Exercise aim:
The records below are to be restated word for word, with their images omitted.

Records for the task:
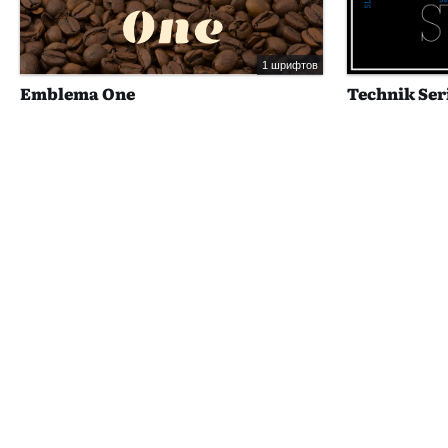
1 шрифтов
Emblema One
Technik Ser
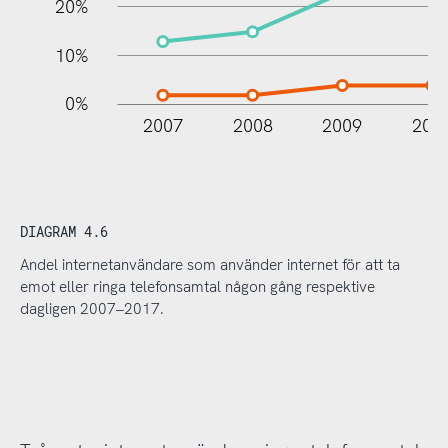
20%
10%
0%
2007
2008
2009
201
DIAGRAM 4.6
Andel internetanvändare som använder internet för att ta
emot eller ringa telefonsamtal någon gång respektive
dagligen 2007–2017.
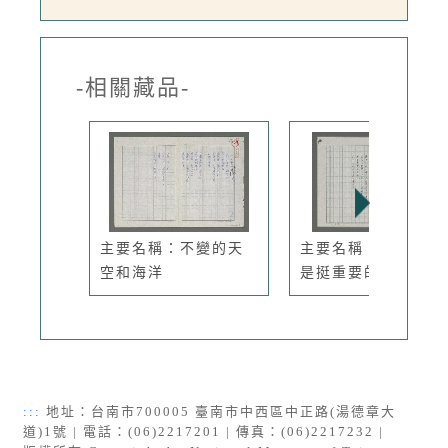
-相關藏品-
主要名稱：不變的天
主要名稱：天空，不
空和海洋
是挺重要的
:::
地址：台南市700005 臺南市中西區中正路(湯德章大
道)1號 | 電話：(06)2217201 | 傳真：(06)2217232 |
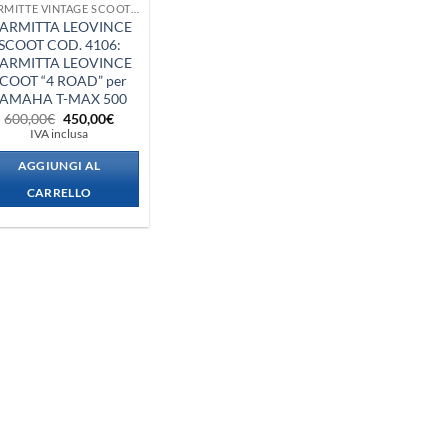
MARMITTE VINTAGE SCOOTER + VESPA + PIAGGIO
ARMITTA LEOVINCE
SCOOT COD. 4106:
ARMITTA LEOVINCE
COOT “4 ROAD” per
AMAHA T-MAX 500
Il
Il
600,00
€
450,00
€
prezzo
prezzo
IVA inclusa
originale
attuale
era:
è:
AGGIUNGI AL
600,00€.
450,00€.
CARRELLO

Response to this exercise:
1 шрифтов
Emblema One
Technik Ser
20%
10%
0%
2007
2008
2009
201
DIAGRAM 4.6
Andel internetanvändare som använder internet för att ta
emot eller ringa telefonsamtal någon gång respektive
dagligen 2007–2017.
-相關藏品-
主要名稱：不變的天
主要名稱：天空，不
空和海洋
是挺重要的
:::
地址：台南市700005 臺南市中西區中正路(湯德章大
道)1號 | 電話：(06)2217201 | 傳真：(06)2217232 |
MARMITTE VINTAGE SCOOTER + VESPA + PIAGGIO
ARMITTA LEOVINCE
SCOOT COD. 4106:
ARMITTA LEOVINCE
COOT “4 ROAD” per
AMAHA T-MAX 500
Il
Il
600,00
€
450,00
€
prezzo
prezzo
IVA inclusa
originale
attuale
era:
è:
AGGIUNGI AL
600,00€.
450,00€.
CARRELLO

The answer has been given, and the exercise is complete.